Kenneth shifted on his
big legs. “The Earl of Suffolk, Robert de Ufford. He is a major supporter to
Mortimer’s cause.”
“Why is he here?”
“I would like to know
that myself.”
Toby stared at herself
in the mirror, seeing Kenneth’s reflection also as he looked at her. Feelings
of helplessness and restlessness swept her. She closed her eyes tightly and
clenched her fists.
“I do not want to be
here any longer,” she hissed. “I want to go back to Harbottle or Forestburn or
wherever Tate wants to live.” She suddenly looked up, gazing at him in the
reflection of the mirror.
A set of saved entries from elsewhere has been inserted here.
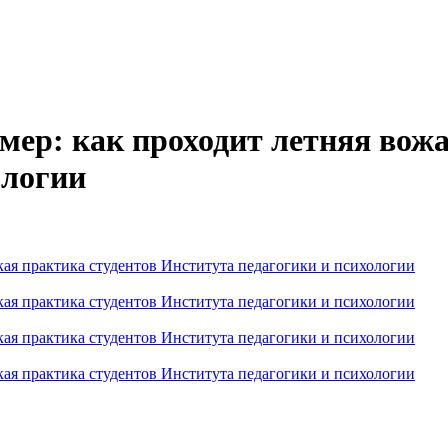
мер: как проходит летняя вожа
ологии
кая практика студентов Института педагогики и психологии
кая практика студентов Института педагогики и психологии
кая практика студентов Института педагогики и психологии
кая практика студентов Института педагогики и психологии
Her hazel eyes welled. “I just want to go home.”
Kenneth nodded. “I
know,” he said gently. “But we cannot at the moment.”
She turned to look at
him beseeching. “When, Kenneth? When will he come for me?”
“I do not know, Toby.
You must be patient. He will come.”
Toby opened her mouth
to reply but was interrupted by Timothy blowing into the room. He hadn’t even
knocked. Both Kenneth and Toby watched him as he went straight for Toby with a
pewter chalice in his hand.
“Here, my lady,” he
thrust the cup at her. “Drink this. It will be very good for the baby.”
Toby’s eyes widened.
So did perpetually stone-faced Kenneth’s; his expression gradually morphed
until he looked as if he was about to explode.